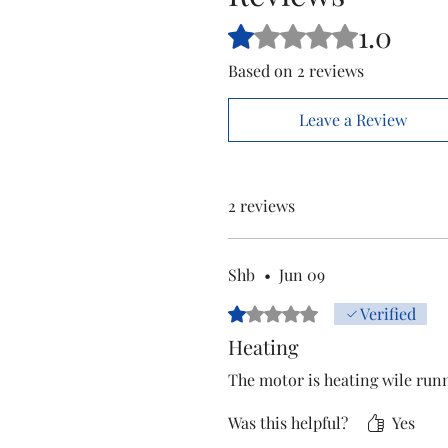
1.0
Rated 1 out of 5 stars.
Based on 2 reviews
Leave a Review
2 reviews
Shb
•
Jun 09
Rated 1 out of 5 stars.
Verified
Heating
The motor is heating wile run
Was this helpful?
Yes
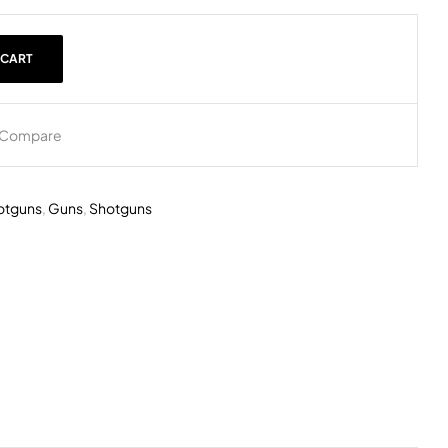
 CART
Compare
otguns
,
Guns
,
Shotguns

━━━━━━━━━━━━━━━━━━━━━━━━━━━━━━

**Your assignment**
The whole listing, pictures excluded, should be output exactly.

**Your response**
1.0
Rated 1 out of 5 stars.
Based on 2 reviews
Leave a Review
2 reviews
Shb
•
Jun 09
Rated 1 out of 5 stars.
Verified
Heating
The motor is heating wile run
Was this helpful?
Yes
 CART
Compare
otguns
,
Guns
,
Shotguns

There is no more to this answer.